As I jogged down the hall, carrying a found tux to a missing groom, Dad’s last words replayed through my mind. That tux isn’t going to put itself on a groom.

A groom.

A groom.

My plan was already forming as I ducked into a dark church office, my fingers working my tie loose. Jacob wasn’t just my twin brother—he was my identical twin brother.

I was maybe a little bit taller and he was maybe a little bit fuller, but not enough that anyone would notice. Not enough, I hoped, that Cora would notice. She used to confuse us all the time when we were growing up together and still, on occasion, she’d mistake me for Jacob and Jacob for me. Like the last time I’d been at her and Jacob’s condo when she’d thrown a surprise party for him. I’d been talking with a group of old friends, she slid by me, found my hand, and gave it the briefest of squeezes. She’d thought I was Jacob. I knew that because she never touched me anymore. At least not on purpose. We used to be comfortable enough with each other that she’d hug me without thinking, but that changed when she and Jacob became a thing. An official thing.

She didn’t touch me anymore, not even to nudge me for saying something stupid, which I said all too often in her presence. But that night, she’d touched me. And a year later, I could still remember the way her small hand felt falling into mine.

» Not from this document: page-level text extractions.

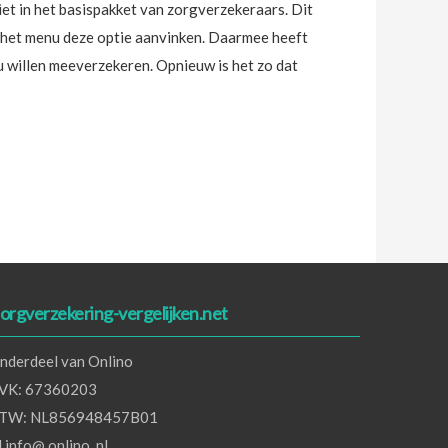
iet in het basispakket van zorgverzekeraars. Dit
n het menu deze optie aanvinken. Daarmee heeft
ou willen meeverzekeren. Opnieuw is het zo dat
orgverzekering-vergelijken.net
nderdeel van Onlino
VK: 67360203
TW: NL856948457B01
 info@ onlino .nl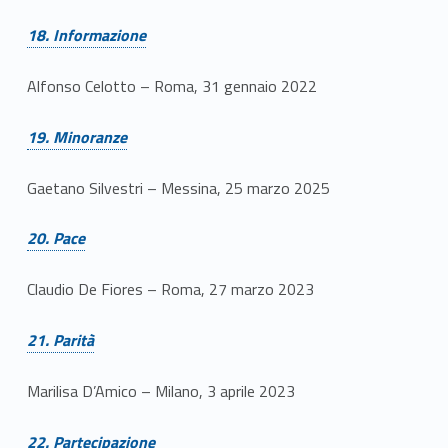
Link identifier #identifier__196602-20
18. Informazione
Alfonso Celotto – Roma, 31 gennaio 2022
Link identifier #identifier__77011-21
19. Minoranze
Gaetano Silvestri – Messina, 25 marzo 2025
Link identifier #identifier__140251-22
20. Pace
Claudio De Fiores – Roma, 27 marzo 2023
Link identifier #identifier__86731-23
21. Parità
Marilisa D’Amico – Milano, 3 aprile 2023
Link identifier #identifier__183735-24
22. Partecipazione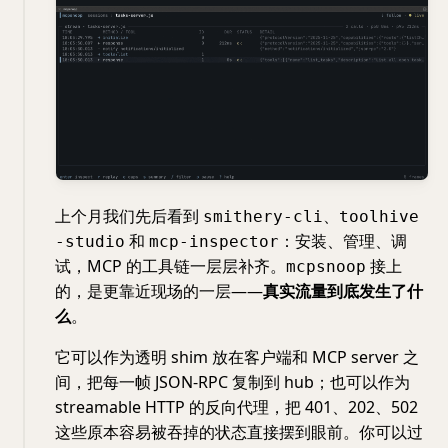
上个月我们先后看到
、
smithery-cli
toolhive
和
：安装、管理、调
-studio
mcp-inspector
试，MCP 的工具链一层层补齐。
接上
mcpsnoop
的，是更靠近现场的一层——
真实流量到底发生了什
么
。
它可以作为透明 shim 放在客户端和 MCP server 之
间，把每一帧 JSON-RPC 复制到 hub；也可以作为
streamable HTTP 的反向代理，把 401、202、502
这些原本容易被吞掉的状态直接摆到眼前。你可以过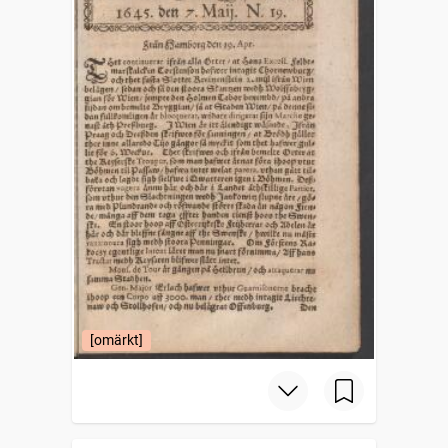
[omärkt]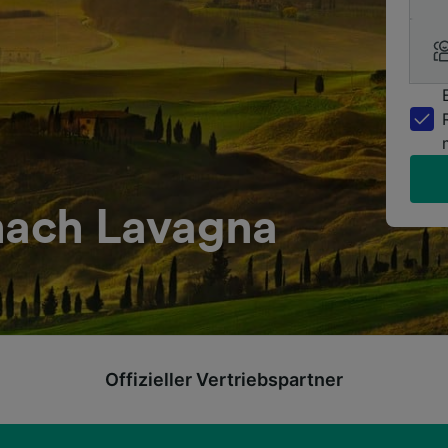
 nach Lavagna
Offizieller Vertriebspartner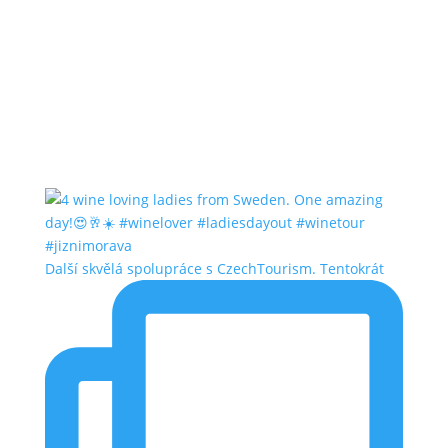
Další skvělá spolupráce s CzechTourism. Tentokrát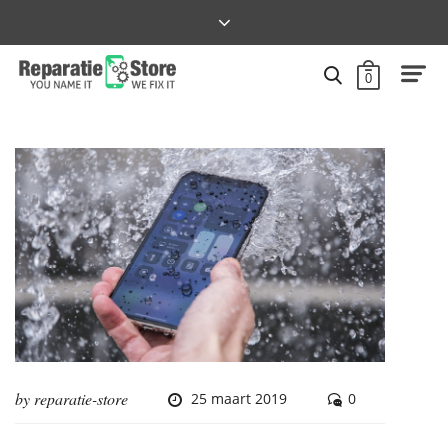
0
by
reparatie-store
25 maart 2019
0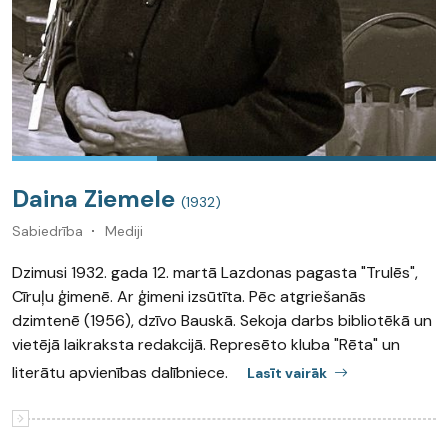
Daina Ziemele
(1932)
Sabiedrība
Mediji
Dzimusi 1932. gada 12. martā Lazdonas pagasta "Trulēs",
Cīruļu ģimenē. Ar ģimeni izsūtīta. Pēc atgriešanās
dzimtenē (1956), dzīvo Bauskā. Sekoja darbs bibliotēkā un
vietējā laikraksta redakcijā. Represēto kluba "Rēta" un
literātu apvienības dalībniece.
Lasīt vairāk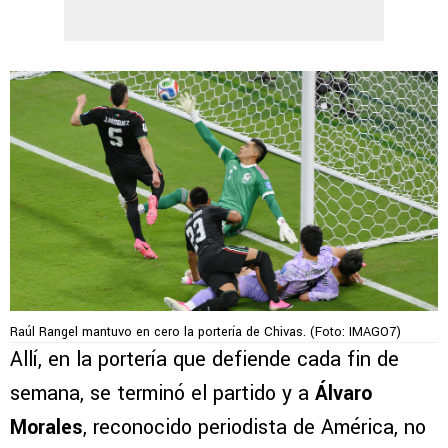
Raúl Rangel mantuvo en cero la portería de Chivas. (Foto: IMAGO7)
Allí, en la portería que defiende cada fin de
semana, se terminó el partido y a
Álvaro
Morales
, reconocido periodista de América, no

Cora would be distracted today—nervous. I knew because she’d told me how panicked she was about standing in front of five hundred people. She’d be so distracted by trying to keep herself from passing out or hyperventilating, so would she really notice if the man standing across from her in front of that altar was me?

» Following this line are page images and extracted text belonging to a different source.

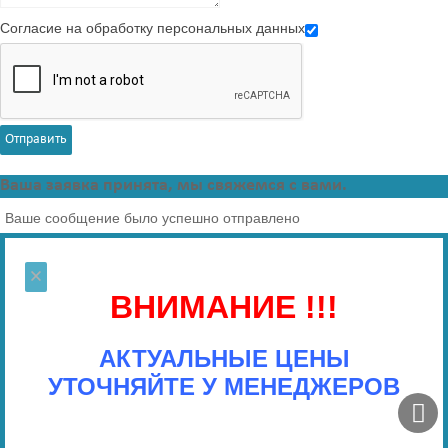
Согласие на обработку персональных данных
Отправить
Ваша заявка принята, мы свяжемся с вами.
Ваше сообщение было успешно отправлено
×
ВНИМАНИЕ !!!
АКТУАЛЬНЫЕ ЦЕНЫ
УТОЧНЯЙТЕ У МЕНЕДЖЕРОВ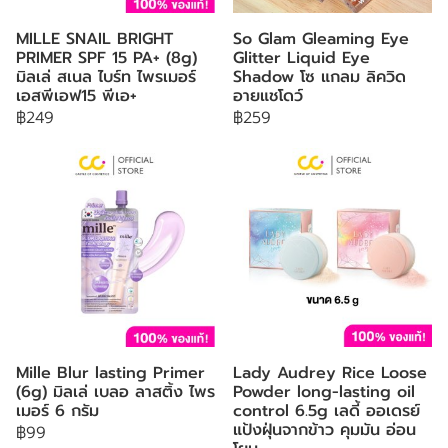
MILLE SNAIL BRIGHT
So Glam Gleaming Eye
PRIMER SPF 15 PA+ (8g)
Glitter Liquid Eye
มิลเล่ สเนล ไบร์ท ไพรเมอร์
Shadow โซ แกลม ลิควิด
เอสพีเอฟ15 พีเอ+
อายแชโดว์
฿249
฿259
Mille Blur lasting Primer
Lady Audrey Rice Loose
(6g) มิลเล่ เบลอ ลาสติ้ง ไพร
Powder long-lasting oil
เมอร์ 6 กรัม
control 6.5g เลดี้ ออเดรย์
แป้งฝุ่นจากข้าว คุมมัน อ่อน
฿99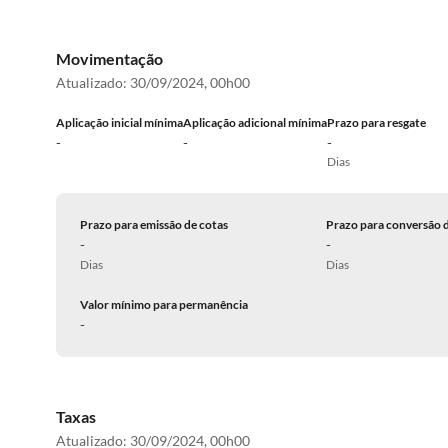
Movimentação
Atualizado:
30/09/2024, 00h00
Aplicação inicial mínima
Aplicação adicional mínima
Prazo para resgate
-
-
-
Dias
Prazo para emissão de cotas
Prazo para conversão 
-
-
Dias
Dias
Valor mínimo para permanência
-
Taxas
Atualizado:
30/09/2024, 00h00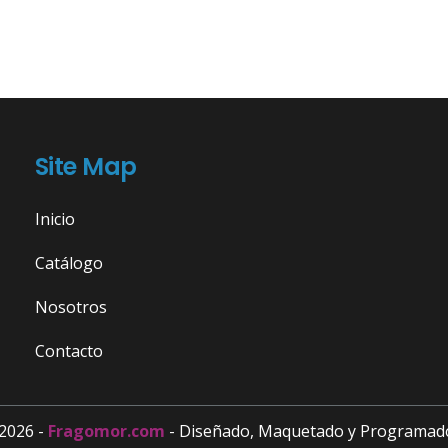
Site Map
Inicio
Catálogo
Nosotros
Contacto
2026 -
Fragomor.com
- Diseñado, Maquetado y Programad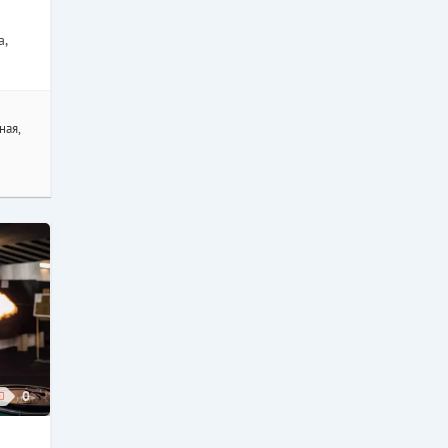
а,
ная,
0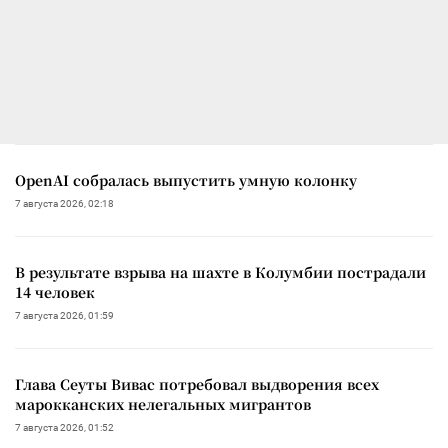
OpenAI собралась выпустить умную колонку
7 августа 2026, 02:18
В результате взрыва на шахте в Колумбии пострадали
14 человек
7 августа 2026, 01:59
Глава Сеуты Вивас потребовал выдворения всех
марокканских нелегальных мигрантов
7 августа 2026, 01:52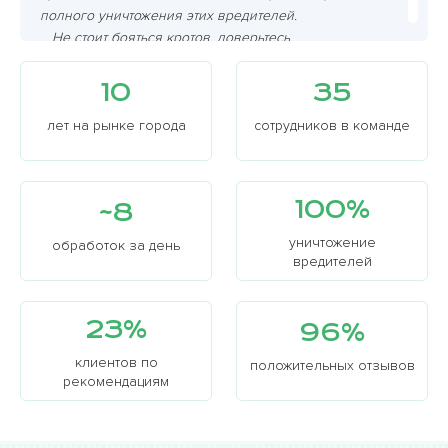
полного уничтожения этих вредителей.
Не стоит бояться кротов, доверьтесь
профессионалам!!!
10
35
лет на рынке города
сотрудников в команде
100%
~8
уничтожение
обработок за день
вредителей
23%
96%
клиентов по
положительных отзывов
рекомендациям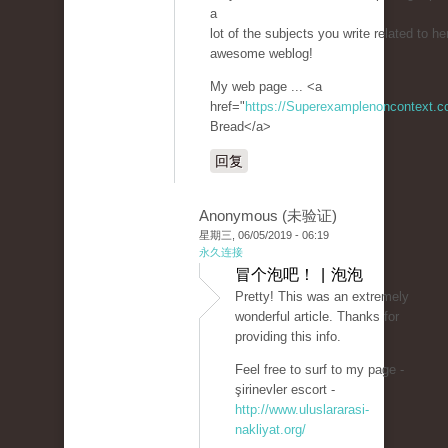
a
lot of the subjects you write related to he
awesome weblog!
My web page ... <a
href="
https://Superexamplenoncontext.
Bread</a>
回复
Anonymous (未验证)
星期三, 06/05/2019 - 06:19
永久连接
冒个泡吧！ | 泡泡
Pretty! This was an extremely
wonderful article. Thanks for
providing this info.
Feel free to surf to my page -
şirinevler escort -
http://www.uluslararasi-
nakliyat.org/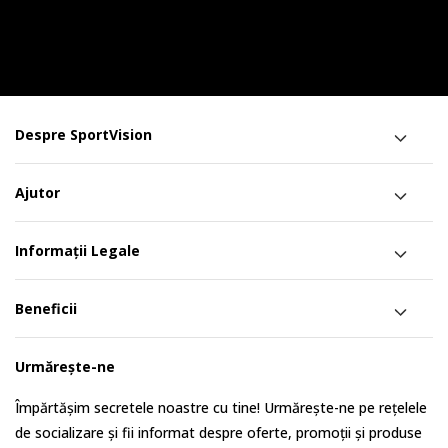
Despre SportVision
Ajutor
Informații Legale
Beneficii
Urmărește-ne
Împărtășim secretele noastre cu tine! Urmărește-ne pe rețelele
de socializare și fii informat despre oferte, promoții și produse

I was banking on the chance that she wouldn’t, as I changed from my suit into Jacob’s tux as fast as humanly possible. The clock on the wall was fast, hopefully, or else I had two and a half minutes to get my ass up front so that when Cora started down the aisle, she’d have someone waiting for her.

Someone who loved her.

As I tied the shiny dress shoes, I tried to put aside all of the inner voices telling me how wrong this was. How utterly and unforgivably wrong this was. I knew it was wrong. I knew that. But it was just as wrong to do nothing. It was wrong to let Jacob ruin another moment for her. By doing something that I knew was wrong, I hoped I was ultimately doing the right thing.

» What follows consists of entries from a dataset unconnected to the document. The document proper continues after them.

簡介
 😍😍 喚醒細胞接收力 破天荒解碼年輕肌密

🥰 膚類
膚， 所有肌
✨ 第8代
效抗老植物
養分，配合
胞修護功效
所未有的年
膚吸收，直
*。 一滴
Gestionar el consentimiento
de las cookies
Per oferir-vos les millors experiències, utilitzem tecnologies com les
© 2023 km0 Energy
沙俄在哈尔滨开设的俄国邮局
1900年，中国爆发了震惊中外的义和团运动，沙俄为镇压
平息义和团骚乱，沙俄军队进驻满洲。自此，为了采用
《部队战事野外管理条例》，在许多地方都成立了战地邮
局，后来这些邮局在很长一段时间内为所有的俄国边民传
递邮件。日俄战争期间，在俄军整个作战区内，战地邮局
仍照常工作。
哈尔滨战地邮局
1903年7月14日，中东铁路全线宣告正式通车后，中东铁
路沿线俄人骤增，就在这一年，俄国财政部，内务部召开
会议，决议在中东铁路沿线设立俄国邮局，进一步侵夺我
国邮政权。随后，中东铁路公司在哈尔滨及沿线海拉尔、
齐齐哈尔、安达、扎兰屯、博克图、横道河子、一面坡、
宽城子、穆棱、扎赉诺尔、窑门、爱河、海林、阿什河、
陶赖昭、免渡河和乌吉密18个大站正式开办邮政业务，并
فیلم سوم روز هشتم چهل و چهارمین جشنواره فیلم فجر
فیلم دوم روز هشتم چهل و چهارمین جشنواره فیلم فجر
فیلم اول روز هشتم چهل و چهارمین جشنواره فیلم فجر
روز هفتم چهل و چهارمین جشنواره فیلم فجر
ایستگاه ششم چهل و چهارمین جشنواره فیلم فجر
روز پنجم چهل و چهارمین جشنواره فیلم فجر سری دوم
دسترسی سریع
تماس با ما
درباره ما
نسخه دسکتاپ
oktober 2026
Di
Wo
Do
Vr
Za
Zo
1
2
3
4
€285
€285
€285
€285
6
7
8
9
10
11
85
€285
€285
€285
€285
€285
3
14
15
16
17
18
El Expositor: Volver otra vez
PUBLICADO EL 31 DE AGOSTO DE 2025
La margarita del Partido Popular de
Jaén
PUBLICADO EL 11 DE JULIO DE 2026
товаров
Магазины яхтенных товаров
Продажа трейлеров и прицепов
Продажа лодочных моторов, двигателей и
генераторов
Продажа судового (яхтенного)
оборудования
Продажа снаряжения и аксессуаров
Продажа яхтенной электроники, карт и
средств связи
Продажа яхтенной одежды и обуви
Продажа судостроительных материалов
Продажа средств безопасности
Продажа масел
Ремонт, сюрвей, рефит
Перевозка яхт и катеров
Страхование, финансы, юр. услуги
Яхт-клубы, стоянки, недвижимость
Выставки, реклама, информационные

Maybe he wasn’t where I thought he was, hungover and waking up in some girl’s bed. Maybe he’d gotten into an accident or been kidnapped or . . . damn, then I’d feel like a real piece of shit for thinking the worst about my own brother. Maybe something legitimate had come up and he’d have some great explanation and I’d pull him aside to let him know I’d stepped in and no one besides us would know what had gone down.